Presentation doesn't make a good movie. If that's the case, then everything before Avatar was bad movie making? I think the movie was lousy because it was simplistic, juvenile and flawed (and borrowed) storytelling wrapped around some fancy technology. Strip away the 3D and the movie is not notable for anything, including the directing, story line, dialog, and performances. 

When compared to Cameron's other works, Avatar can't stand up at all to T2 or Aliens.


----------



## LuxLuthor

I can find hundreds of people that think Aliens, Terminator movies, Dark Knight, LOTR's, Fight Club, Matrix, Star Wars, Kill Bill, Pulp Fiction, Full Metal Jacket, Few Good Men, Indiana Jones, ET, UP are not good movies, and have their list of reasons why not. 

A work of art is in the eye of the beholder, and despite these negative opinions, they are proven irrelevant by the accomplishments, longevity, and success of Avatar since it came out. Arguing with someone like dano or blasterman who have decided that Avatar sucks is like arguing politics. They are not willing to see anything great about Avatar, nor its revolutionary impact on the movie industry. None of us are going to make them see beyond their opinions. 

They must feel they are contributing something really important to the rest of us, because they seem unable to just state their negative opinion in a thread praising Avatar, and move on. 

I'm just not sure what they think they are accomplishing here.


----------



## QtrHorse

I just wanted to stop back by and say hi.:wave:

This is a lot like the incan VS LED. Some just cannot see the revolutionary advances that one has over the other. 

DVD VS Blu-ray 
Cassette VS CD
Gas Engine VS Diesel Engine

We could all name many more examples. 

I don't know if I would call Avatar a Movie Revolution, it seems to have more of a cult following. Can they have the same meaning, possibly.
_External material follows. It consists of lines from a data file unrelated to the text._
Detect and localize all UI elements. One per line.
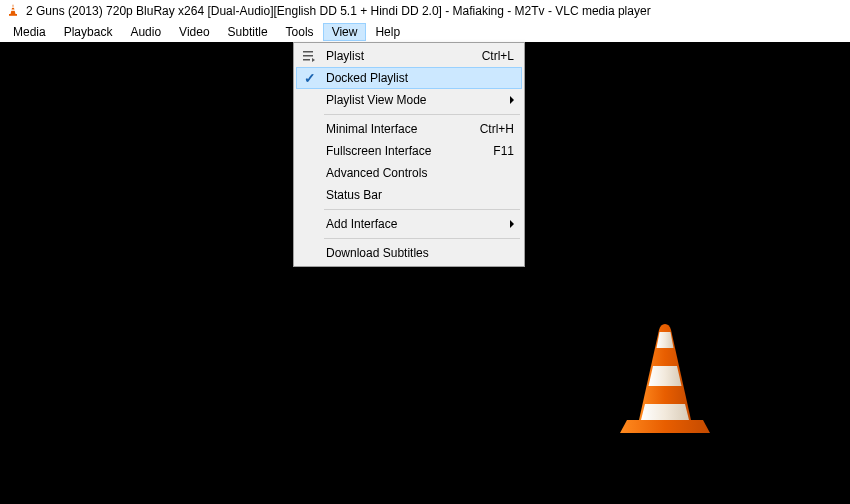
video-area: Playlist Ctrl+L ✓ Docked Playlist Playli… xyxy=(0,42,850,504)
menu-view[interactable]: View xyxy=(323,23,367,41)
svg-rect-2 xyxy=(9,14,17,16)
menuitem-label: Add Interface xyxy=(326,217,498,231)
menuitem-label: Docked Playlist xyxy=(326,71,514,85)
menuitem-docked-playlist[interactable]: ✓ Docked Playlist xyxy=(296,67,522,89)
vlc-cone-icon xyxy=(6,3,20,20)
svg-rect-4 xyxy=(303,55,313,57)
menuitem-download-subtitles[interactable]: Download Subtitles xyxy=(296,242,522,264)
menu-playback[interactable]: Playback xyxy=(55,23,122,41)
menuitem-shortcut: Ctrl+H xyxy=(480,122,514,136)
menuitem-label: Playlist xyxy=(326,49,470,63)
menu-help[interactable]: Help xyxy=(366,23,409,41)
menuitem-shortcut: Ctrl+L xyxy=(482,49,514,63)
playlist-icon xyxy=(300,47,318,65)
menuitem-minimal-interface[interactable]: Minimal Interface Ctrl+H xyxy=(296,118,522,140)
svg-rect-1 xyxy=(11,9,15,10)
menu-audio[interactable]: Audio xyxy=(121,23,170,41)
view-dropdown: Playlist Ctrl+L ✓ Docked Playlist Playli… xyxy=(293,42,525,267)
menu-separator xyxy=(324,209,520,210)
submenu-arrow-icon xyxy=(510,96,514,104)
menuitem-label: Download Subtitles xyxy=(326,246,514,260)
svg-rect-3 xyxy=(303,51,313,53)
menuitem-label: Minimal Interface xyxy=(326,122,468,136)
menuitem-playlist[interactable]: Playlist Ctrl+L xyxy=(296,45,522,67)
menuitem-add-interface[interactable]: Add Interface xyxy=(296,213,522,235)
check-icon: ✓ xyxy=(301,69,319,87)
menuitem-label: Status Bar xyxy=(326,188,514,202)
menuitem-label: Playlist View Mode xyxy=(326,93,498,107)
menu-video[interactable]: Video xyxy=(170,23,218,41)
menu-media[interactable]: Media xyxy=(4,23,55,41)
window-title: 2 Guns (2013) 720p BluRay x264 [Dual-Aud… xyxy=(26,4,651,18)
vlc-logo-icon xyxy=(615,320,715,440)
menuitem-label: Fullscreen Interface xyxy=(326,144,481,158)
menuitem-shortcut: F11 xyxy=(493,144,514,158)
menu-subtitle[interactable]: Subtitle xyxy=(219,23,277,41)
svg-rect-5 xyxy=(303,59,310,61)
menu-separator xyxy=(324,114,520,115)
svg-rect-0 xyxy=(11,6,14,7)
menuitem-fullscreen-interface[interactable]: Fullscreen Interface F11 xyxy=(296,140,522,162)
submenu-arrow-icon xyxy=(510,220,514,228)
menuitem-status-bar[interactable]: Status Bar xyxy=(296,184,522,206)
menuitem-advanced-controls[interactable]: Advanced Controls xyxy=(296,162,522,184)
menuitem-label: Advanced Controls xyxy=(326,166,514,180)
menubar: Media Playback Audio Video Subtitle Tool… xyxy=(0,22,850,42)
titlebar: 2 Guns (2013) 720p BluRay x264 [Dual-Aud… xyxy=(0,0,850,22)
menu-separator xyxy=(324,238,520,239)
menuitem-playlist-view-mode[interactable]: Playlist View Mode xyxy=(296,89,522,111)
menu-tools[interactable]: Tools xyxy=(277,23,323,41)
I finally watched it in 3D and I was still not that impressed but it did make the move a little better for me. I'm sure if I would have originally watched it in 3D, it would have been even more enjoyable. As already stated, everyone will have a opinion and that's what makes banter like this fun. I don't watch movies to feel like I'm in them, I'm after something else. If I want to feel like I'm doing something, I just go and do it. 



What I do predict is that in 10-15 years, people will have another medical condition that they can blame on someone/ something. I'm sure they will come out with a diagnosis that is similar to Carpal Tunnel Syndrome for the eye muscles from watching these new 3D movies and the new 3D TV's.


----------



## 65535

QtrHorse said:


> What I do predict is that in 10-15 years, people will have another medical condition that they can blame on someone/ something. I'm sure they will come out with a diagnosis that is similar to Carpal Tunnel Syndrome for the eye muscles from watching these new 3D movies and the new 3D TV's.
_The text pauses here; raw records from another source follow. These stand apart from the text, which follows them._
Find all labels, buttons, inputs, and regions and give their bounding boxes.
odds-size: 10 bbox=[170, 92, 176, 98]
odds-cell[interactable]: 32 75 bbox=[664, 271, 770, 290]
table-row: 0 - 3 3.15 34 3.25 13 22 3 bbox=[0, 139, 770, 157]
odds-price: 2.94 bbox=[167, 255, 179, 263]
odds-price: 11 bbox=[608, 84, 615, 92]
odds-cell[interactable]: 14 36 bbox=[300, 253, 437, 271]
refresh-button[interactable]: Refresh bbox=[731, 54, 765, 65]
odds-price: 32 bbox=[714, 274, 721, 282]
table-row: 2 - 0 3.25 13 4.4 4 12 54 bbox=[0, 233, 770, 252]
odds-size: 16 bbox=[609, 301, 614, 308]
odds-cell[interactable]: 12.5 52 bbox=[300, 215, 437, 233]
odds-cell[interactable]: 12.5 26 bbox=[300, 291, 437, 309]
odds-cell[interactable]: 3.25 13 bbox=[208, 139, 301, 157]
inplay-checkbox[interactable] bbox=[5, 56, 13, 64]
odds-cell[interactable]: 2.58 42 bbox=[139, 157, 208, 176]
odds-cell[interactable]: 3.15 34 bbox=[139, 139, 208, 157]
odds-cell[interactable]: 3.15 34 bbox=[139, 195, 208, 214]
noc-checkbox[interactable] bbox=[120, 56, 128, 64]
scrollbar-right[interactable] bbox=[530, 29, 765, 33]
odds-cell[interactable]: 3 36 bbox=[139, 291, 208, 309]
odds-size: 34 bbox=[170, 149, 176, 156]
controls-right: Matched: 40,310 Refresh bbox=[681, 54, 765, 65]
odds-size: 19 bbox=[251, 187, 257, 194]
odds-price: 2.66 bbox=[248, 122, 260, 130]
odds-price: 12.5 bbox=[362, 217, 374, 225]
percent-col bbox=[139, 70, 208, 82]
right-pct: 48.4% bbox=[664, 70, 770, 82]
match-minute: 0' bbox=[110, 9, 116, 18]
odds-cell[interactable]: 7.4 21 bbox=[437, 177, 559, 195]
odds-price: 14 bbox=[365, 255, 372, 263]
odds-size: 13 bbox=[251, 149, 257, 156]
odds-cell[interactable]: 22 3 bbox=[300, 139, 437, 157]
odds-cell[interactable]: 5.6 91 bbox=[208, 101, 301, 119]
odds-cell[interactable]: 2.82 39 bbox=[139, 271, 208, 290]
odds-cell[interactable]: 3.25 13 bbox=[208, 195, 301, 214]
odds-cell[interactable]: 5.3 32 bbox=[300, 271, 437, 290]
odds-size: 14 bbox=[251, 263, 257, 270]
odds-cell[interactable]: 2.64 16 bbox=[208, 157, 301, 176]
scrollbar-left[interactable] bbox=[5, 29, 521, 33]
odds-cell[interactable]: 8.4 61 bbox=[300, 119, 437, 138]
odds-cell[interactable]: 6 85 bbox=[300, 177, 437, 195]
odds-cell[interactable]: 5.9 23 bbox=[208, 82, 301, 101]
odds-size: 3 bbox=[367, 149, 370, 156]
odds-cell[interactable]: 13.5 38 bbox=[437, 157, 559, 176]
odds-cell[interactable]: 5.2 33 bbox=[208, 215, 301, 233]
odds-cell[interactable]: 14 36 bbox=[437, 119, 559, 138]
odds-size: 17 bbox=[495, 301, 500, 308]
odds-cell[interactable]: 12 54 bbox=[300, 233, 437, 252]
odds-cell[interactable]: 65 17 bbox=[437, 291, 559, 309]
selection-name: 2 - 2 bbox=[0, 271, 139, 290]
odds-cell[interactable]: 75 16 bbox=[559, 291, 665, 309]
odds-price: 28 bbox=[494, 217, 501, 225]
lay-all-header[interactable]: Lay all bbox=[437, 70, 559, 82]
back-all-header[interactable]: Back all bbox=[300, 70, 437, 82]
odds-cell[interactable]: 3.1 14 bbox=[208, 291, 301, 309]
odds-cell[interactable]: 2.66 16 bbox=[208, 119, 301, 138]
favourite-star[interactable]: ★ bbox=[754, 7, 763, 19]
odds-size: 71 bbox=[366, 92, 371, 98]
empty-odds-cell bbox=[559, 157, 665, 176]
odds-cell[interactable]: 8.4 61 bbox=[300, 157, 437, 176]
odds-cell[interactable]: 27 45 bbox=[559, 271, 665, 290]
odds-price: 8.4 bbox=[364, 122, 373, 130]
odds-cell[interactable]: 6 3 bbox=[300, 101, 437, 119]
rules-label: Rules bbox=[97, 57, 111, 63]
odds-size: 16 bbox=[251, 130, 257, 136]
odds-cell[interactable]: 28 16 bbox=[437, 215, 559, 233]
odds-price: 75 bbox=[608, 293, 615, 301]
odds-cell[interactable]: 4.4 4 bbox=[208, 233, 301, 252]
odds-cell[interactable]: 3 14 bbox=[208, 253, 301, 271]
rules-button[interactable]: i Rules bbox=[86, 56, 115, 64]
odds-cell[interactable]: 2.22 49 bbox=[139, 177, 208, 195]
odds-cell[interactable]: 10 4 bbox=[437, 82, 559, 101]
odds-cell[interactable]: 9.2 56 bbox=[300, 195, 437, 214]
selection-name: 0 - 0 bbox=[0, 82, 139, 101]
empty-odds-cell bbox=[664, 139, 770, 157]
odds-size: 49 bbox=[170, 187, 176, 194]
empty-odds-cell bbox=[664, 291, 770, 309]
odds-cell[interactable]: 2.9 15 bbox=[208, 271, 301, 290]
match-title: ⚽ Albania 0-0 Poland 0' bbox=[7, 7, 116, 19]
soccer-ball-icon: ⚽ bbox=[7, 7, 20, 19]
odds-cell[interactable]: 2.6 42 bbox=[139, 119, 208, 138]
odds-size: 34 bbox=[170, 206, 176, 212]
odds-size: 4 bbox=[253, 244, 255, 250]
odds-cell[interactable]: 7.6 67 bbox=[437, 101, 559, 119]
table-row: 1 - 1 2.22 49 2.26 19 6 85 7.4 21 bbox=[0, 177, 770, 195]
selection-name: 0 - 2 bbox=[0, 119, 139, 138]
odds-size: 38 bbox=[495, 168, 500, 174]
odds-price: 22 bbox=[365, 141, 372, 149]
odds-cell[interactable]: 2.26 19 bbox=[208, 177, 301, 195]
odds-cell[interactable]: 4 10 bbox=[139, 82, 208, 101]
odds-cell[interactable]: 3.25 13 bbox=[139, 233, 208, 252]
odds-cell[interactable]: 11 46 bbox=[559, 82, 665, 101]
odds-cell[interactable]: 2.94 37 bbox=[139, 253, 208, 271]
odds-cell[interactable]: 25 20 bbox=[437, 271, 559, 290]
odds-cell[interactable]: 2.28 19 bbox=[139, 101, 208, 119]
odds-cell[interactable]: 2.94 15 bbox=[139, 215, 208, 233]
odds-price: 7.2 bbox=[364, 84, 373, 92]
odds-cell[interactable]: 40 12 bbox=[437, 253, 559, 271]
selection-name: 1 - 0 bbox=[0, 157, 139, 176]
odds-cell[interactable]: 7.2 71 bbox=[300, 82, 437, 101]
At the current rate even if completely harmless someone will be claiming it isn't. Can at least guarantee that.

Luckily I don't foresee too many problems from this, it uses your eye's and brains natural depth perception from your two eyes to form a relatively true to life depth in the image, and polarized light doesn't seem to have adverse effects on humans seeing as most quality sunglasses are polarized and polarized light is just half intensity (or less than natural unfiltered light)

At any rate, the burned by hot coffee lawsuit types will always find a way to screw the system and force money into their pockets.
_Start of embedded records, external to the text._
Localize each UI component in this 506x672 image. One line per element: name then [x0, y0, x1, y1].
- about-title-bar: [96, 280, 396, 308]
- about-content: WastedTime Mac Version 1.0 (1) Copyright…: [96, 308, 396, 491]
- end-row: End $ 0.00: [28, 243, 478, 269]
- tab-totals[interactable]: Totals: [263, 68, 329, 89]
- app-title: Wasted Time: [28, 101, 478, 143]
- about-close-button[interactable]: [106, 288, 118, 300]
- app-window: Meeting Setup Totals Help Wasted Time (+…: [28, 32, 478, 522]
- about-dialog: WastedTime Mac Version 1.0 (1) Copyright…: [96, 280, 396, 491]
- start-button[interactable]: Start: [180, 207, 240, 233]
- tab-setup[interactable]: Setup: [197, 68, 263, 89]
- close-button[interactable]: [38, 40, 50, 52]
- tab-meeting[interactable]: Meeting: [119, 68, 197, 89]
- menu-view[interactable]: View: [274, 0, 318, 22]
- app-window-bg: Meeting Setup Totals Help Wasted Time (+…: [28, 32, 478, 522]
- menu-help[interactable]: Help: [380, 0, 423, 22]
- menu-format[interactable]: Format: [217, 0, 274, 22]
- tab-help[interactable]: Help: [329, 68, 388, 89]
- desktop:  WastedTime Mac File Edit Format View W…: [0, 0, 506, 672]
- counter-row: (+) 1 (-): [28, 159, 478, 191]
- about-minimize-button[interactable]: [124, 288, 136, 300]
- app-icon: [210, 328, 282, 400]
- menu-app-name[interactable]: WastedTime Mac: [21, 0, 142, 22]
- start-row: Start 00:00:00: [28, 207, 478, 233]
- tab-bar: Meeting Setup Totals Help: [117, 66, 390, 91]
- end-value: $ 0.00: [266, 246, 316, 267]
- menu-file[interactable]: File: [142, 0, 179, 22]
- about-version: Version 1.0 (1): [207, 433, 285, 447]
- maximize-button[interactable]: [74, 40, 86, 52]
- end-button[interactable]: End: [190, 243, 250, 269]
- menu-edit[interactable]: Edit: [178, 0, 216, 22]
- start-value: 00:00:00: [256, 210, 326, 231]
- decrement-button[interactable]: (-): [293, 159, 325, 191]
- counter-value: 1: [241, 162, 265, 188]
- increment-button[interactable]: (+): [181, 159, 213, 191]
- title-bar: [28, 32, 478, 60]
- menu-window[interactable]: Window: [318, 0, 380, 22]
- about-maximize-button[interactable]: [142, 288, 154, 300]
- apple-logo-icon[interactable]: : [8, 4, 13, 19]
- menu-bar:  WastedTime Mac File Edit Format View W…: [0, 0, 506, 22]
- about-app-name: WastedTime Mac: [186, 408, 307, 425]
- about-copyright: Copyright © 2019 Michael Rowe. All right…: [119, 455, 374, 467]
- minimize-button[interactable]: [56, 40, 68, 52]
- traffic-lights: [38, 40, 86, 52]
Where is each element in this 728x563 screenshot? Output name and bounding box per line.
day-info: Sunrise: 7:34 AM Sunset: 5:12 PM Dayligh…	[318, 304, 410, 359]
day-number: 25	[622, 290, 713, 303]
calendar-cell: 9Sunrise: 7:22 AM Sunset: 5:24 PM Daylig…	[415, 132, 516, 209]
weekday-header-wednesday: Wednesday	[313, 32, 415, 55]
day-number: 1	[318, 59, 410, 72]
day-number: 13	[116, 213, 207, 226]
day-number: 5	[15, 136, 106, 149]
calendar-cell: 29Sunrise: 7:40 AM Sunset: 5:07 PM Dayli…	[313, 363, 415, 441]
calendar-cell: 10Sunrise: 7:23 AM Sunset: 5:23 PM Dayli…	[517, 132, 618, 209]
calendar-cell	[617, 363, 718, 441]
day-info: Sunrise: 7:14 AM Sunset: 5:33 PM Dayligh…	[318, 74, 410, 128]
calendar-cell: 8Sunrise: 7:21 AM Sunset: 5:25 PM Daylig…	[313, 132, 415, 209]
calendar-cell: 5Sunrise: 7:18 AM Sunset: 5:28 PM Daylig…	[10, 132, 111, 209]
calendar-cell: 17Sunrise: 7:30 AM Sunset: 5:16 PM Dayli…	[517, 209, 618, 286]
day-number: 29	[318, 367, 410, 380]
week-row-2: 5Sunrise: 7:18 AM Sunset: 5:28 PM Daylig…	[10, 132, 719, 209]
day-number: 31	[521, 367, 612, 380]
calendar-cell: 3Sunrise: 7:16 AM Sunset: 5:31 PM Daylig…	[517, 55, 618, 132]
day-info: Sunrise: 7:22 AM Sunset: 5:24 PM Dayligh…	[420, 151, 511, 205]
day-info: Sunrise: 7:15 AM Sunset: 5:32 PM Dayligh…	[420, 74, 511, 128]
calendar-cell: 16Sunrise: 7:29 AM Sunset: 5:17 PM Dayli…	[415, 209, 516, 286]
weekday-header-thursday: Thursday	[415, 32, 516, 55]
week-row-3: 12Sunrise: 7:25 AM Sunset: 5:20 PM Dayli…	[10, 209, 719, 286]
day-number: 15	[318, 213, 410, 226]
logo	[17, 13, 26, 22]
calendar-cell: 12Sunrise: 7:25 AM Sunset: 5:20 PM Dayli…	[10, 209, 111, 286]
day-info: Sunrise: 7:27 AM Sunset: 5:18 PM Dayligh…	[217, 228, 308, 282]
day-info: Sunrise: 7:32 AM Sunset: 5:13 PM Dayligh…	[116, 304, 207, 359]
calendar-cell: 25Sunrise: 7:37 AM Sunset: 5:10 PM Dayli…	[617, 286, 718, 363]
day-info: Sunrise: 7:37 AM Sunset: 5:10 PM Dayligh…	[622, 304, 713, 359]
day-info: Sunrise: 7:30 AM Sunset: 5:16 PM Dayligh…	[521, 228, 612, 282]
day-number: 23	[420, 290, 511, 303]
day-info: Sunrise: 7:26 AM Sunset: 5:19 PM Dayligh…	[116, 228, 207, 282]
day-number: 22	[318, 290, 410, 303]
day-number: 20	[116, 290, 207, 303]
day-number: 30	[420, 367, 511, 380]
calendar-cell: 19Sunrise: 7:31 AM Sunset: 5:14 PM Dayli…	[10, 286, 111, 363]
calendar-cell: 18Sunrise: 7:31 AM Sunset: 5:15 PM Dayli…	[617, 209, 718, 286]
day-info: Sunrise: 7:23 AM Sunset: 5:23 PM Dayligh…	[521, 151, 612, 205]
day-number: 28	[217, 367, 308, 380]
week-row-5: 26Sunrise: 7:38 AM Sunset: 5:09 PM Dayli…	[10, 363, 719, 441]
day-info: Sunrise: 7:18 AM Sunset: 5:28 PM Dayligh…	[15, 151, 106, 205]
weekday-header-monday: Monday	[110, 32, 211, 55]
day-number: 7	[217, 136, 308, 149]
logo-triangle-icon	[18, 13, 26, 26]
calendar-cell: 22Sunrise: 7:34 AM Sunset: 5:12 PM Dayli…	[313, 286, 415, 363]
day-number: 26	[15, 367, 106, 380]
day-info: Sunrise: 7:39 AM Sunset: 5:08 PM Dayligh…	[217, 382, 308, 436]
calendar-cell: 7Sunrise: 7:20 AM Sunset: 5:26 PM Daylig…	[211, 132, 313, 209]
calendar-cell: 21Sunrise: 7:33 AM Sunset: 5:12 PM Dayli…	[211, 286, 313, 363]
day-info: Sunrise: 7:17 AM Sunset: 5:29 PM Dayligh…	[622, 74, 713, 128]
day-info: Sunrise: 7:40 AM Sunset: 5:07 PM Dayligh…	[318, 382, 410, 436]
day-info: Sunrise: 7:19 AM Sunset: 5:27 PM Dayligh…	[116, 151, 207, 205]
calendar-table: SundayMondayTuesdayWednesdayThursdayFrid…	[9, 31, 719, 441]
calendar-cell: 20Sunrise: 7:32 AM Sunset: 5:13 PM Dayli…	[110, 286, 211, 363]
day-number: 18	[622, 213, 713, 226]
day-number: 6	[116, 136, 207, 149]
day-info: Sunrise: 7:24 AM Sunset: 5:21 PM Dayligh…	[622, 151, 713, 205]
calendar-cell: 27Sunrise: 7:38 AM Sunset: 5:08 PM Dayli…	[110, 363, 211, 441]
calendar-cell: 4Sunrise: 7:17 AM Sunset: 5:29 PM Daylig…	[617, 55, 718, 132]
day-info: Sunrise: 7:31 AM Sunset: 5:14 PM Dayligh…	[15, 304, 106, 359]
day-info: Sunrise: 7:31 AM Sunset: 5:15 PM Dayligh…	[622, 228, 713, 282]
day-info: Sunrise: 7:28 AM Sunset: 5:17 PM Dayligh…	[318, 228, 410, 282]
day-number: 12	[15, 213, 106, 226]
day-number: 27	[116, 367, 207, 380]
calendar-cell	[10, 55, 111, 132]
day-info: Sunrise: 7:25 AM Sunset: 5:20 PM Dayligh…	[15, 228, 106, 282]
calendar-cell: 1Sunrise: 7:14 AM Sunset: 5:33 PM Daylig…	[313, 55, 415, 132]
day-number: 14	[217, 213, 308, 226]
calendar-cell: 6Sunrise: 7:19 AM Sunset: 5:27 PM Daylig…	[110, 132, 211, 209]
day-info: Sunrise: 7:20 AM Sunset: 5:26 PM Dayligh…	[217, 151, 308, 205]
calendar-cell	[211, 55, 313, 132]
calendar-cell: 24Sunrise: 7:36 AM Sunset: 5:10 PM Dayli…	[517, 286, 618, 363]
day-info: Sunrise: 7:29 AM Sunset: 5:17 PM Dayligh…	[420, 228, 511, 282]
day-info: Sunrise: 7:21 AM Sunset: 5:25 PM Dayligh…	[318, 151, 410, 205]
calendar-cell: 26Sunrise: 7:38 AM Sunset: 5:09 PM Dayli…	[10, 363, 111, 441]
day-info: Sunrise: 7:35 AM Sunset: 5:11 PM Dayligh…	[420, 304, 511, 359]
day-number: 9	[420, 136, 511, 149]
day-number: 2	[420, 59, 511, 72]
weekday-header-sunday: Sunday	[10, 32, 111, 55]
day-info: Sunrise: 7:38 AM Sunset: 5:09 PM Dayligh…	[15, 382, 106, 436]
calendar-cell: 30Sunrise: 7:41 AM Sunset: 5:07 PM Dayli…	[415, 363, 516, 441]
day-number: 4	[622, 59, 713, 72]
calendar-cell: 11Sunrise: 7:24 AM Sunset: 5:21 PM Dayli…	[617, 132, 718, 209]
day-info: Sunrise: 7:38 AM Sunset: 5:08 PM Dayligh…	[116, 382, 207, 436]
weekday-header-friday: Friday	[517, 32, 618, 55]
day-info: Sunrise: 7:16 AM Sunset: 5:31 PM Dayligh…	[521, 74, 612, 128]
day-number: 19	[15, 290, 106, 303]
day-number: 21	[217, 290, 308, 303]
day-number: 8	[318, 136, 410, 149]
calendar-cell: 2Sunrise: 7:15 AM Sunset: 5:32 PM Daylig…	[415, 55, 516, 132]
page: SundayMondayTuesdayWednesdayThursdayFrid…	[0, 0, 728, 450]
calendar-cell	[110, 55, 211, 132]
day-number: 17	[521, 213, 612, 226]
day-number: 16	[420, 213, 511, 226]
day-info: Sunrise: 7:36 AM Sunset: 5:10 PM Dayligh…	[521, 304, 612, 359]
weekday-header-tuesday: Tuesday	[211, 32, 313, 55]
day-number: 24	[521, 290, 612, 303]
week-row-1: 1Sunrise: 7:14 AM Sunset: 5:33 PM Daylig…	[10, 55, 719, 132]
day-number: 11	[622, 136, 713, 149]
Zero accountability on a personal level I tell you.

OT Rant OFF.


----------



## Kiessling

dano said:


> Presentation doesn't make a good movie. If that's the case, then everything before Avatar was bad movie making? I think the movie was lousy because it was simplistic, juvenile and flawed (and borrowed) storytelling wrapped around some fancy technology. Strip away the 3D and the movie is not notable for anything, including the directing, story line, dialog, and performances.
> 
> When compared to Cameron's other works, Avatar can't stand up at all to T2 or Aliens.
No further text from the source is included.